As the answer, give every line of the records that includes the word "your".

Information shown START

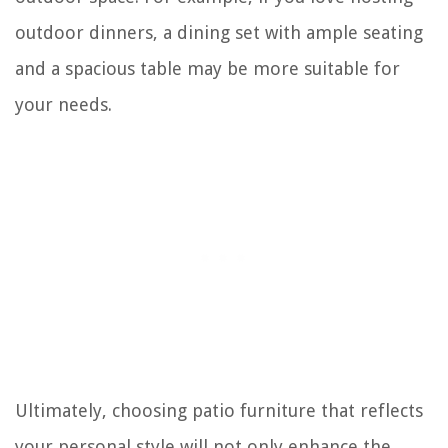
outdoor dinners, a dining set with ample seating
and a spacious table may be more suitable for
your needs.
Ultimately, choosing patio furniture that reflects
your personal style will not only enhance the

Information shown END

Solution to this problem:
your needs.
your personal style will not only enhance the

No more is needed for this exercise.